> **TASK STATEMENT**:
Retype, word for word, each line between the lines holding "Pilgrims in the" and "They concede far", inclusive, and leave the rest of the data alone.

> **THE INPUT**:
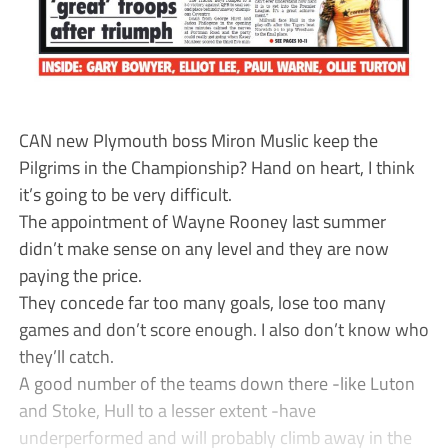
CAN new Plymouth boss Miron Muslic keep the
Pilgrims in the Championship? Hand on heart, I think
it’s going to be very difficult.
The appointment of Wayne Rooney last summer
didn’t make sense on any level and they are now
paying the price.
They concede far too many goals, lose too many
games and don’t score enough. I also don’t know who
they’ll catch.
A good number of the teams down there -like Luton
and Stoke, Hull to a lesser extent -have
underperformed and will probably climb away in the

* * *

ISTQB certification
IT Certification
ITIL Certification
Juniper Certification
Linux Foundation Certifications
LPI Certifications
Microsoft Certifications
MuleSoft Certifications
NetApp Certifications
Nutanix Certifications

--

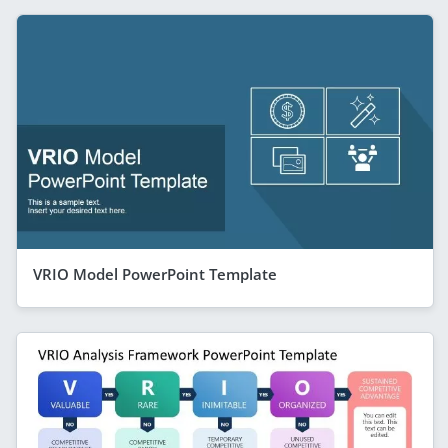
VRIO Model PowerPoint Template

> **SOLUTION BELOW**:
Pilgrims in the Championship? Hand on heart, I think
it’s going to be very difficult.
The appointment of Wayne Rooney last summer
didn’t make sense on any level and they are now
paying the price.
They concede far too many goals, lose too many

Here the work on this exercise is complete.